“We Are the World” de baixo para cima

Quem tem mais de 30 anos deve se lembrar do “We are the world“. Foi um megaprojeto feito em 1985 para a arrecadação de donativos para o combate à fome na África. O projeto ficou conhecido pela gravação de um single, uma canção-tema que tinha como compositores Michael Jackson e Lionel Richie. A gravação da música reuniu alguns dos mais importantes nomes da música pop americana.

O clipe da canção foi transmitido sem parar em canais de TV.

Entretanto, existia mais do que música, celebridades e arrecadação de donativos em “We are the world”. O projeto tornou-se um símbolo da mídia de massa, do quanto ela pode ser eficiente em criar conhecimento em torno de uma causa.

Vinte e sete anos depois, a dinâmica do projeto está presente no digital, mas de uma outra forma, feita de baixo para cima e sem a participação de celebridades.

O Harry Potter Alliance é um exemplo deste tipo de movimento.

Apoiado no uso de mídias 100% digitais – fóruns de discussão, vlogs e blogs -, o movimento realiza eventos online e offline para arrecadação de donativos, mobilização e mudança de atitudes em torno de assuntos polêmicos, como direitos de imigrantes e casamento entre pessoas do mesmo sexo.

Em 2010, após o terremoto no Haiti, o movimento conseguiu arrecadar uma quantidade de mantimentos suficiente para encher 5 aviões. No último mês, fez com que mil jovens se registrassem para votar nas eleições presidenciais americanas.

Na edição de domingo, o jornal Boston Globe traçou um perfil do movimento, formado por jovens com diversos históricos de vida, mas que têm em comum a atração pela história e pelos personagens da série de livros de Harry Potter.

Criado em 2005 por um fã da série, o Alliance tenta aplicar na vida real o senso de justiça social que existe nas histórias de Potter.

A intenção é reverter toda a energia e a capacidade de mobilização dos fãs em algo maior e que realmente afete a vida das pessoas.

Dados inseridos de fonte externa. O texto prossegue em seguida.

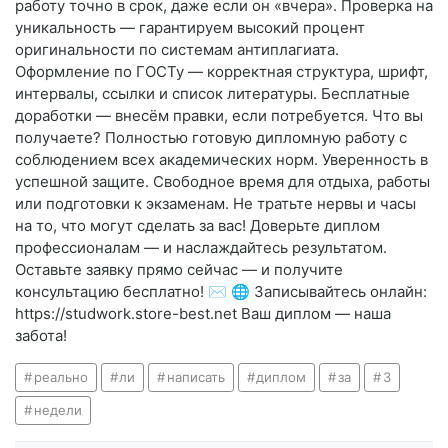
работу точно в срок, даже если он «вчера». Проверка на
уникальность — гарантируем высокий процент
оригинальности по системам антиплагиата.
Оформление по ГОСТу — корректная структура, шрифт,
интервалы, ссылки и список литературы. Бесплатные
доработки — внесём правки, если потребуется. Что вы
получаете? Полностью готовую дипломную работу с
соблюдением всех академических норм. Уверенность в
успешной защите. Свободное время для отдыха, работы
или подготовки к экзаменам. Не тратьте нервы и часы
на то, что могут сделать за вас! Доверьте диплом
профессионалам — и наслаждайтесь результатом.
Оставьте заявку прямо сейчас — и получите
консультацию бесплатно! ✉️ 🌐 Записывайтесь онлайн:
https://studwork.store-best.net Ваш диплом — наша
забота!
реально
ли
написать
диплом
за
3
недели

É um movimento fortemente ancorado no digital e que funciona de baixo para cima, sem a necessidade do endosso de celebridades ou músicos famosos.

Esse tipo de “participação cívica” cai como uma luva para os americanos, pois junta duas características bem fortes na cultura americana – a filantropia (é meio comum executivos mais jovens se dedicarem a causas sociais) e a valorização da livre iniciativa (no caso, no setor de mídia – blogs, videologs, podcasts).

Acredito que o Harry Potter Alliance seja um bom reflexo dos tempos atuais. É uma forma de participação cívica com base na disseminação viral de ideias e na criação de um movimento que funciona quase como uma marca ou franquia.

Trabalha com a ideia consagrada de que a chamada mídia de massa é competente em criar conhecimento sobre uma ideia. Mas atesta que, na hora de desenvolver mudança de hábitos, as rotuladas mídias sociais – blogs, podcasts, comunidades online – são bem mais eficientes.

Ademais, reforça o pensamento de que ler um livro de Harry Potter é somente o início da experiência. Hoje em dia, o consumo de um conteúdo (seja um livro, filme ou música) deixou de ser apenas o ponto de chegada. É o início da experiência.

Grandes projetos de mobilização, como “We are the world” ou “Live 8“, sempre existirão, mas o Harry Potter Alliance mostra que outras iniciativas, de baixo para cima, também são viáveis. Às vezes, você pode ser político sem nem perceber.

Uma resposta para ““We Are the World” de baixo para cima”.

  1. Eu gostei do texto. O engajamento social de jovens tem acontecido mesmo de diversas formas. São arbitrárias as falas sobre a apatia dos jovens. Acontece que eles estão em outras plataformas. Parabéns ao Aliance.